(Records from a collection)
○ ○ ○ ○ ○
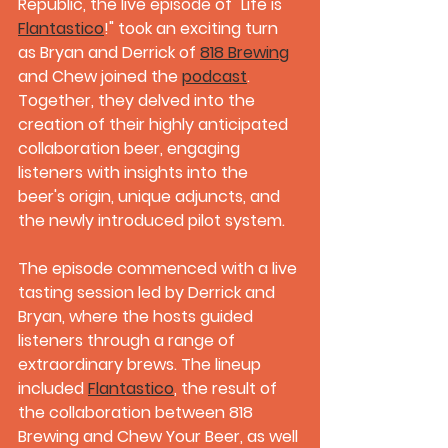
Republic, the live episode of "Life is 
Flantastico
!" took an exciting turn 
as Bryan and Derrick of 
818 Brewing
and Chew joined the 
podcast
. 
Together, they delved into the 
creation of their highly anticipated 
collaboration beer, engaging 
listeners with insights into the 
beer's origin, unique adjuncts, and 
the newly introduced pilot system.
The episode commenced with a live 
tasting session led by Derrick and 
Bryan, where the hosts guided 
listeners through a range of 
extraordinary brews. The lineup 
included 
Flantastico
, the result of 
the collaboration between 818 
Brewing and Chew Your Beer, as well 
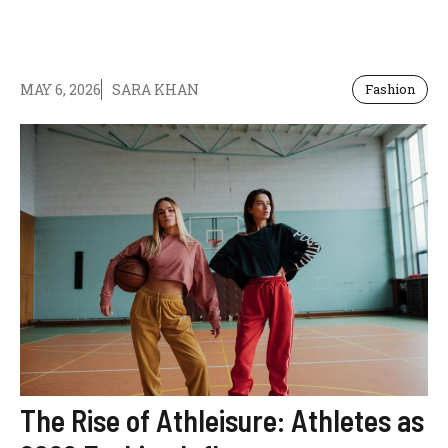
MAY 6, 2026
SARA KHAN
Fashion
The Rise of Athleisure: Athletes as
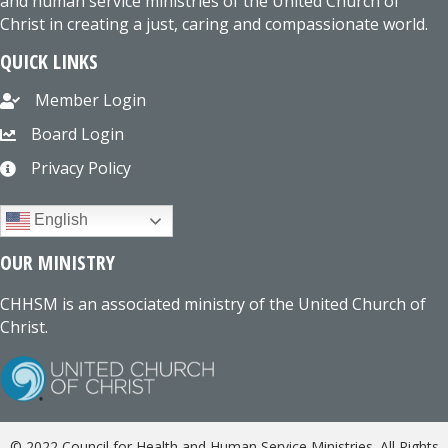
and human service ministries of the United Church of
Christ in creating a just, caring and compassionate world.
QUICK LINKS
Member Login
Board Login
Privacy Policy
English
OUR MINISTRY
CHHSM is an associated ministry of the United Church of
Christ.
© 2022 Council for Health and Human Service Ministries. All Rights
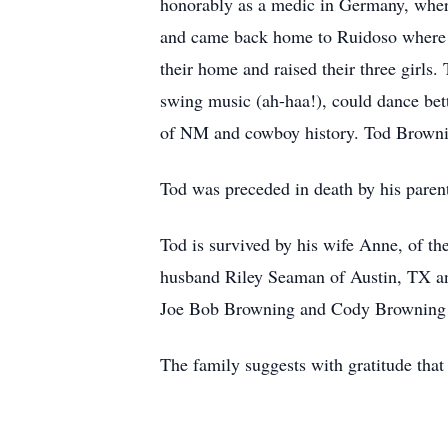
honorably as a medic in Germany, wher
and came back home to Ruidoso where 
their home and raised their three girls
swing music (ah-haa!), could dance bet
of NM and cowboy history. Tod Brownin
Tod was preceded in death by his pare
Tod is survived by his wife Anne, of 
husband Riley Seaman of Austin, TX a
Joe Bob Browning and Cody Browning
The family suggests with gratitude th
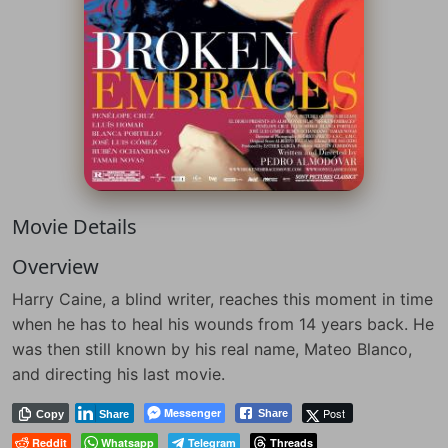
Movie Details
Overview
Harry Caine, a blind writer, reaches this moment in time
when he has to heal his wounds from 14 years back. He
was then still known by his real name, Mateo Blanco,
and directing his last movie.
Messenger
Post
Share
Copy
Share
Reddit
Whatsapp
Telegram
Threads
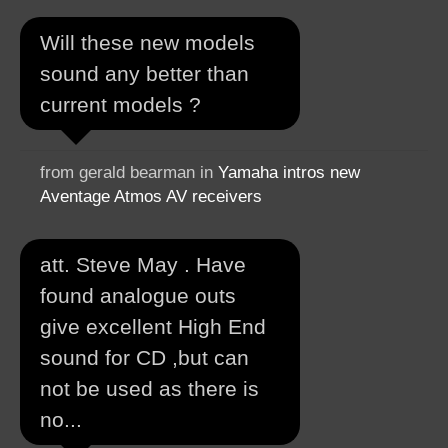
Will these new models
sound any better than
current models ?
from gerald bearman in
Yamaha intros new
Aventage Atmos AV receivers
att. Steve May . Have
found analogue outs
give excellent High End
sound for CD ,but can
not be used as there is
no...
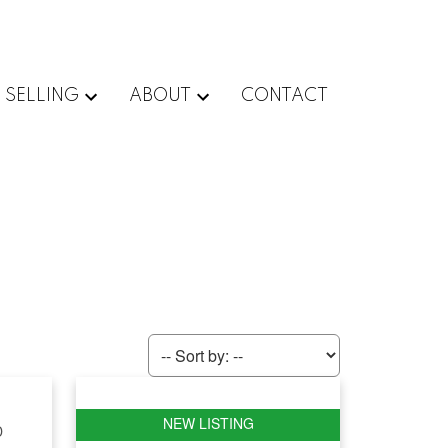
SELLING
ABOUT
CONTACT
D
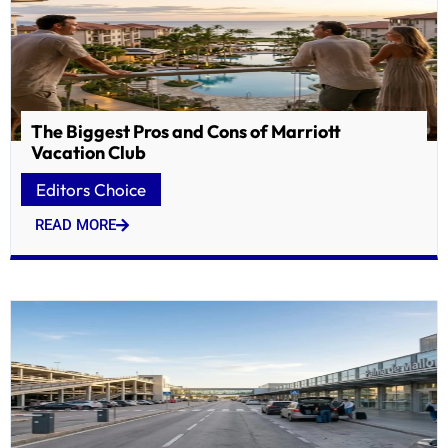
The Biggest Pros and Cons of Marriott
Vacation Club
Editors Choice
READ MORE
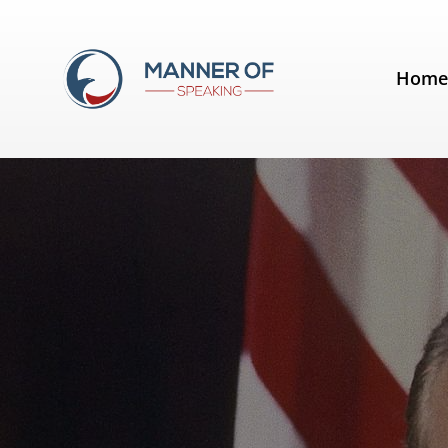
Tag:
Gerald Ford
Hom
Quotes for Public Speakers (No.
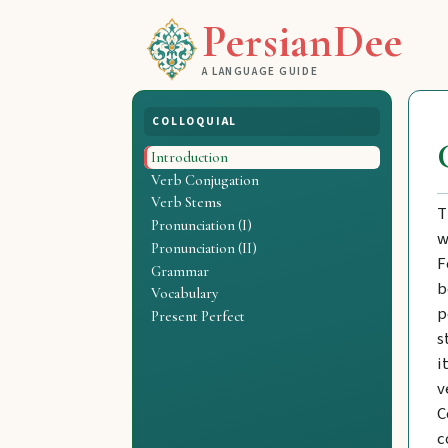
PersianDee
A LANGUAGE GUIDE
COLLOQUIAL
Introduction
Verb Conjugation
Verb Stems
T
Pronunciation (I)
w
Pronunciation (II)
F
Grammar
b
Vocabulary
p
Present Perfect
s
i
v
C
c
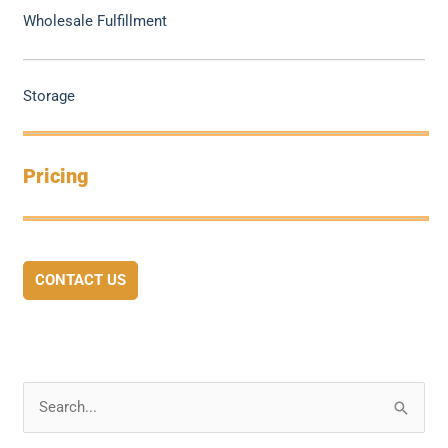
Wholesale Fulfillment
Storage
Pricing
CONTACT US
S
e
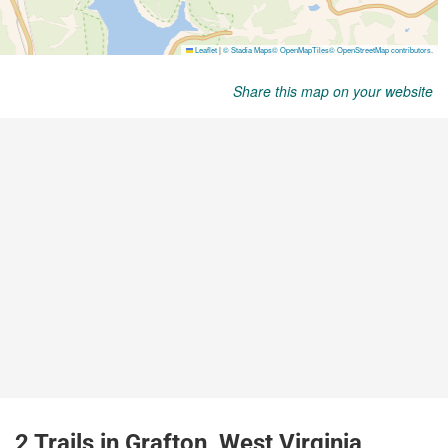
Share this map on your website
2 Trails in Grafton, West Virginia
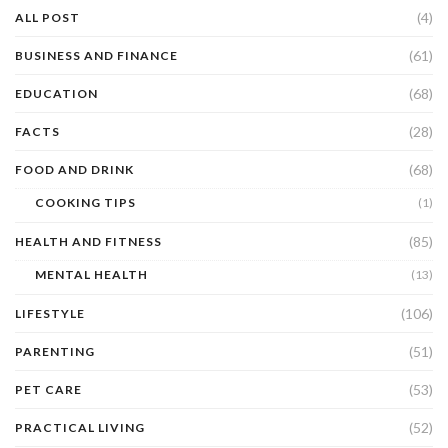
(4)
ALL POST
(61)
BUSINESS AND FINANCE
(68)
EDUCATION
(28)
FACTS
(68)
FOOD AND DRINK
COOKING TIPS
(1)
(85)
HEALTH AND FITNESS
MENTAL HEALTH
(13)
(106)
LIFESTYLE
(51)
PARENTING
(53)
PET CARE
(52)
PRACTICAL LIVING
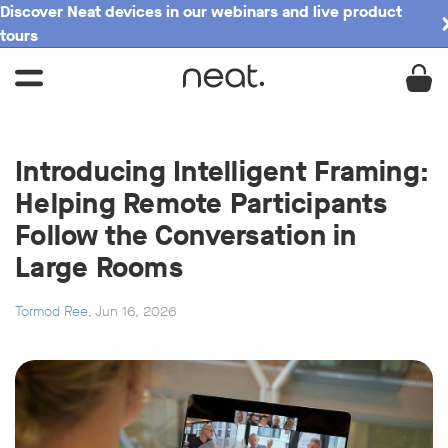
Discover Neat devices in our webinars and live product
tours
Introducing Intelligent Framing:
Helping Remote Participants
Follow the Conversation in
Large Rooms
Tormod Ree
, Jun 16, 2026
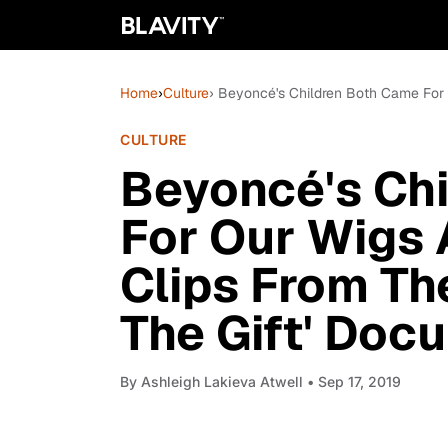
Home
›
Culture
› Beyoncé's Children Both Came For 
CULTURE
Beyoncé's Ch
For Our Wigs 
Clips From Th
The Gift' Doc
By
Ashleigh Lakieva Atwell
• Sep 17, 2019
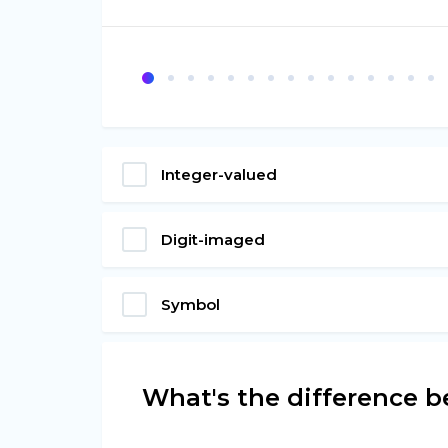
Integer-valued
Digit-imaged
Symbol
What's the difference b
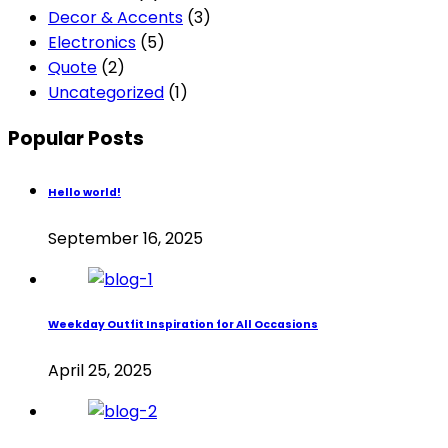
Decor & Accents
(3)
Electronics
(5)
Quote
(2)
Uncategorized
(1)
Popular Posts
Hello world!
September 16, 2025
Weekday Outfit Inspiration for All Occasions
April 25, 2025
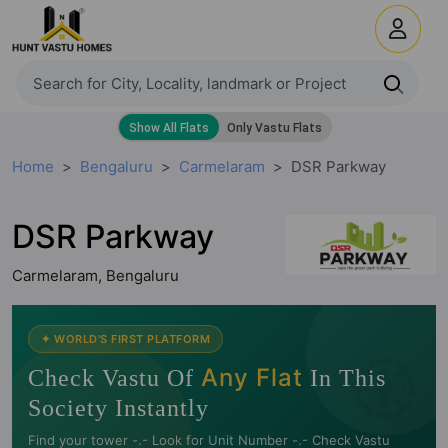
Home
Bengaluru
Carmelaram
DSR Parkway
DSR Parkway
Carmelaram, Bengaluru
🧭
✦ WORLD'S FIRST PLATFORM
Any Flat
Check Vastu Of
In This
Society Instantly
Find your tower -.- Look for Unit Number -.- Check Vastu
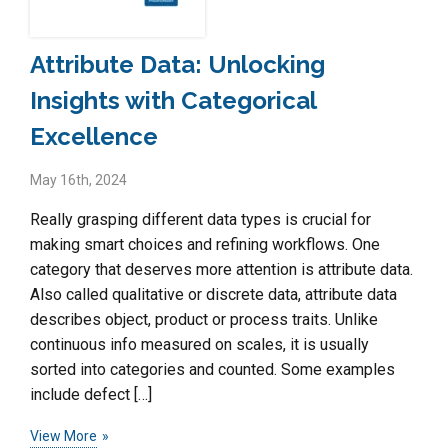
Attribute Data: Unlocking
Insights with Categorical
Excellence
May 16th, 2024
Really grasping different data types is crucial for
making smart choices and refining workflows. One
category that deserves more attention is attribute data.
Also called qualitative or discrete data, attribute data
describes object, product or process traits. Unlike
continuous info measured on scales, it is usually
sorted into categories and counted. Some examples
include defect […]
View More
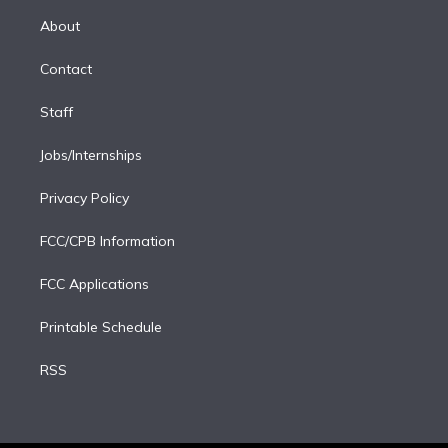
r
r
e
y
s
o
e
a
k
About
d
m
i
Contact
n
Staff
Jobs/Internships
Privacy Policy
FCC/CPB Information
FCC Applications
Printable Schedule
RSS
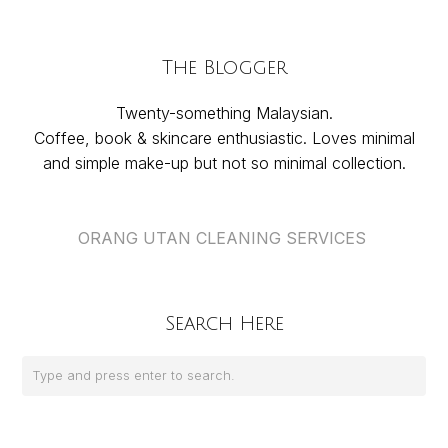
The Blogger
Twenty-something Malaysian.
Coffee, book & skincare enthusiastic. Loves minimal
and simple make-up but not so minimal collection.
ORANG UTAN CLEANING SERVICES
Search Here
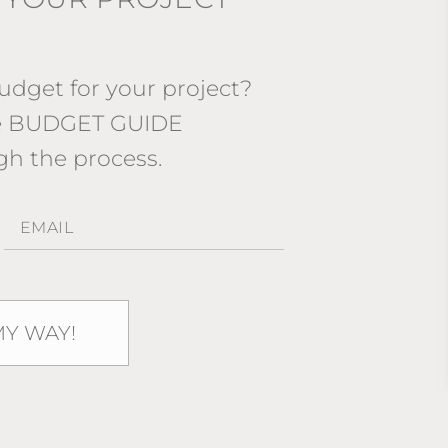
dget for your project?
ee BUDGET GUIDE
gh the process.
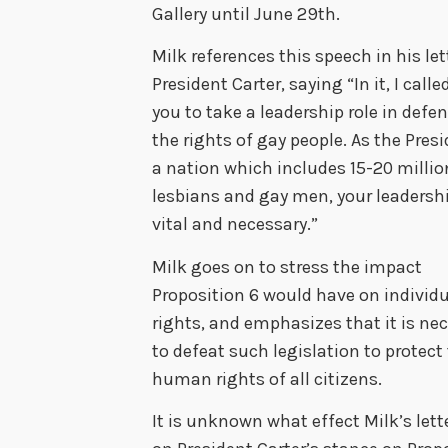
Gallery until June 29th.
Milk references this speech in his let
President Carter, saying “In it, I call
you to take a leadership role in defe
the rights of gay people. As the Presi
a nation which includes 15-20 millio
lesbians and gay men, your leadershi
vital and necessary.”
Milk goes on to stress the impact
Proposition 6 would have on individ
rights, and emphasizes that it is ne
to defeat such legislation to protect
human rights of all citizens.
It is unknown what effect Milk’s lett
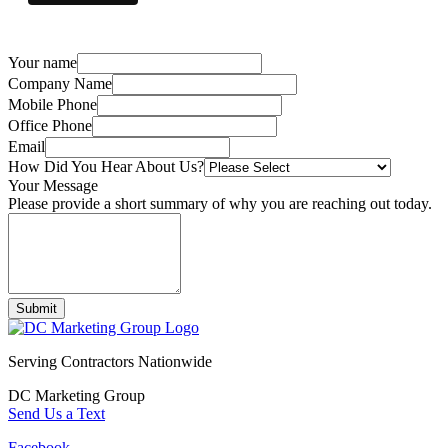
Your name
Company Name
Mobile Phone
Office Phone
Email
How Did You Hear About Us?
Your Message
Please provide a short summary of why you are reaching out today.
Submit
Serving Contractors Nationwide
DC Marketing Group
Send Us a Text
Facebook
○ ○ ○ ○ ○
■ **WHAT TO PRODUCE**
Only the text of the entries above is to be given again, exactly, with the pictures left out.

■ **RESULT FOR THIS EXERCISE**
Republic, the live episode of "Life is 
Flantastico
!" took an exciting turn 
as Bryan and Derrick of 
818 Brewing
and Chew joined the 
podcast
. 
Together, they delved into the 
creation of their highly anticipated 
collaboration beer, engaging 
listeners with insights into the 
beer's origin, unique adjuncts, and 
the newly introduced pilot system.
The episode commenced with a live 
tasting session led by Derrick and 
Bryan, where the hosts guided 
listeners through a range of 
extraordinary brews. The lineup 
included 
Flantastico
, the result of 
the collaboration between 818 
Brewing and Chew Your Beer, as well 
MAY 6, 2026
SARA KHAN
Fashion
The Rise of Athleisure: Athletes as
and human service ministries of the United Church of
Christ in creating a just, caring and compassionate world.
QUICK LINKS
Member Login
Board Login
Privacy Policy
English
OUR MINISTRY
CHHSM is an associated ministry of the United Church of
Christ.
© 2022 Council for Health and Human Service Ministries. All Rights
honorably as a medic in Germany, wher
and came back home to Ruidoso where 
their home and raised their three girls
swing music (ah-haa!), could dance bet
of NM and cowboy history. Tod Brownin
Tod was preceded in death by his pare
Tod is survived by his wife Anne, of 
husband Riley Seaman of Austin, TX a
Joe Bob Browning and Cody Browning
The family suggests with gratitude th
Movie Details
Overview
Harry Caine, a blind writer, reaches this moment in time
when he has to heal his wounds from 14 years back. He
was then still known by his real name, Mateo Blanco,
and directing his last movie.
Messenger
Post
Share
Copy
Share
Reddit
Whatsapp
Telegram
Threads
Will these new models
sound any better than
current models ?
from gerald bearman in
Yamaha intros new
Aventage Atmos AV receivers
att. Steve May . Have
found analogue outs
give excellent High End
sound for CD ,but can
not be used as there is
no...
SELLING
ABOUT
CONTACT
D
The Biggest Pros and Cons of Marriott
Vacation Club
Editors Choice
READ MORE
Tag:
Gerald Ford
Hom
Quotes for Public Speakers (No.
PersianDee
A LANGUAGE GUIDE
COLLOQUIAL
Introduction
Verb Conjugation
Verb Stems
T
Pronunciation (I)
w
Pronunciation (II)
F
Grammar
b
Vocabulary
p
Present Perfect
s
i
v
C
c
Wholesale Fulfillment
Storage
Pricing
CONTACT US
S
e
Share this map on your website
2 Trails in Grafton, West Virginia
(4)
ALL POST
(61)
BUSINESS AND FINANCE
(68)
EDUCATION
(28)
FACTS
(68)
FOOD AND DRINK
COOKING TIPS
(1)
(85)
HEALTH AND FITNESS
MENTAL HEALTH
(13)
(106)
LIFESTYLE
(51)
PARENTING
(53)
PET CARE
(52)
PRACTICAL LIVING
Discover Neat devices in our webinars and live product
tours
Introducing Intelligent Framing:
Helping Remote Participants
Follow the Conversation in
Large Rooms
Tormod Ree
, Jun 16, 2026
Home
›
Culture
› Beyoncé's Children Both Came For 
CULTURE
Beyoncé's Ch
For Our Wigs 
Clips From Th
The Gift' Doc
By
Ashleigh Lakieva Atwell
• Sep 17, 2019
Integer-valued
Digit-imaged
Symbol
What's the difference b
Decor & Accents
(3)
Electronics
(5)
Quote
(2)
Uncategorized
(1)
Popular Posts
Hello world!
September 16, 2025
Weekday Outfit Inspiration for All Occasions
April 25, 2025
Home
Bengaluru
Carmelaram
DSR Parkway
DSR Parkway
Carmelaram, Bengaluru
🧭
✦ WORLD'S FIRST PLATFORM
Any Flat
Check Vastu Of
In This
Society Instantly
Find your tower -.- Look for Unit Number -.- Check Vastu
Attribute Data: Unlocking
Insights with Categorical
Excellence
May 16th, 2024
Really grasping different data types is crucial for
making smart choices and refining workflows. One
category that deserves more attention is attribute data.
Also called qualitative or discrete data, attribute data
describes object, product or process traits. Unlike
continuous info measured on scales, it is usually
sorted into categories and counted. Some examples
include defect […]
View More
r
r
e
y
s
o
e
a
k
About
d
m
i
Contact
n
Staff
Jobs/Internships
Privacy Policy
FCC/CPB Information
FCC Applications
Printable Schedule
RSS
The Blogger
Twenty-something Malaysian.
Coffee, book & skincare enthusiastic. Loves minimal
and simple make-up but not so minimal collection.
ORANG UTAN CLEANING SERVICES
Search Here
dget for your project?
ee BUDGET GUIDE
gh the process.
Gallery until June 29th.
Milk references this speech in his let
President Carter, saying “In it, I call
you to take a leadership role in defe
the rights of gay people. As the Presi
a nation which includes 15-20 millio
lesbians and gay men, your leadershi
vital and necessary.”
Milk goes on to stress the impact
Proposition 6 would have on individ
rights, and emphasizes that it is ne
to defeat such legislation to protect
human rights of all citizens.
It is unknown what effect Milk’s lett
Your name
Company Name
Mobile Phone
Office Phone
Email
How Did You Hear About Us?
Your Message
Please provide a short summary of why you are reaching out today.
Submit
Serving Contractors Nationwide
DC Marketing Group
Send Us a Text
Facebook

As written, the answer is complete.